Moreover, the affected companies receive no compensation for the loss of their employees, he added.
Anne Reed, president and CEO of government contractor Acquisition Solutions Inc., said there have always been efforts to recruit contractor workers, but “what we’ve seen more recently is more aggressiveness” toward the practice.
“On a one-by-one basis that’s sort of the ordinary course of business,” she said. “But when it starts to get on a larger scale, then it becomes more of a challenge to manage. We’ve been fortunate that we haven’t been affected by that larger scale.”
But Reed said several of her employees have been offered government jobs at much higher positions of authority and pay grades than they have at Acquisition Solutions, and that if they remained her employees, she would not be able to bill the government for their work at those high rates.
Reed and Soloway agree that the Obama administration’s determination to bring more contracting work into the federal agencies is one factor stoking the aggressive recruiting campaign.
Reed said one of her government clients admitted getting pressure to bring work in-house even though the project was to last only 18 months. “This is exactly the kind of work that you do want to hire contractors for,” she said, adding that the agency project manager was resisting the call to insource the work.
“This is someone who is exercising good judgment in my estimation, who’s being thoughtful about it,” she said. “And that’s what I would hope, is that more often than not, people will be thoughtful about it.”
But then Reed added, “From the stories I am hearing, it’s pretty much the Wild West.”

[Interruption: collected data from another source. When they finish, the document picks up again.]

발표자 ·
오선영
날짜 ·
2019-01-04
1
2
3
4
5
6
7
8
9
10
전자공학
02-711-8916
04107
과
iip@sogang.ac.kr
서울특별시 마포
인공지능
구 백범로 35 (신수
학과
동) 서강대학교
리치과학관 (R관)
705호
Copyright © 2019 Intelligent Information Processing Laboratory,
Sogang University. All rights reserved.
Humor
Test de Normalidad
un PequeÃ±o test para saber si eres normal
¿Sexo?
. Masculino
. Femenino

In some cases agencies are giving prospective hires false information to suggest that their contract might be canceled, leaving them without a job, she said. “There’s an intimidation kind of thing that kicks in that I find a little distasteful. Some of our employees have been annoyed by it, quite frankly.”
The industry expert said the current recession has altered young technology professionals’ traditional view of the government as inefficient and not a good place to work. Federal agencies can offer better pay, excellent benefits including health insurance and, above all, job security, he said.

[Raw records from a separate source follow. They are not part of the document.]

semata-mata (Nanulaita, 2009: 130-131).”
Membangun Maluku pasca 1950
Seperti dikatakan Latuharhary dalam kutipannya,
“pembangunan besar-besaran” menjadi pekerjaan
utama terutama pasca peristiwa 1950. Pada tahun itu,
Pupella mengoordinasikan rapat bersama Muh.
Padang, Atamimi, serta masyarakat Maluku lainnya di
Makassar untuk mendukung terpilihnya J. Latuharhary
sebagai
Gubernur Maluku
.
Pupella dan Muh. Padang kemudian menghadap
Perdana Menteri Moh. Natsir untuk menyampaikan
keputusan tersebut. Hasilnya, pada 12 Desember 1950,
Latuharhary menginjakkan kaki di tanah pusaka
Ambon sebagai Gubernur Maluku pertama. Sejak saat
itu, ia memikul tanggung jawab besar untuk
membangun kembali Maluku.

“At the same time it’s a revolving door,” he added, “because they can hire those people, but if the people don’t see the changes that were promised they [can] go back to government contracting. And they will be accepted back.”
Soloway said the situation has not reached epidemic proportions, but the contracting industry is concerned. “The numbers are not huge yet, but the early signs are very discouraging,” he said, because “It’s happening faster and more aggressively than we’ve ever seen.”

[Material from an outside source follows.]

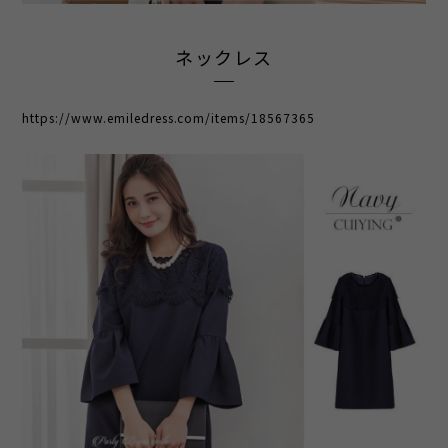
ネックレス
https://www.emiledress.com/items/18567365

PSC and other interested organizations, including Congress, are considering ways to rein in the hiring excesses, Soloway said. “We’ve proposed there ought to be a mutual nonsolicitation agreement between industry and the government.”
Reed said other solutions might include a government agreement to pay a finder’s fee for each worker recruited from a contractor, as is commonly done in some other industries.
She said it is in government's and industry’s interest to resolve the problem as transparently as possible. “Where I see the greatest problems are when everything seems to be done in a sub rosa kind of way.”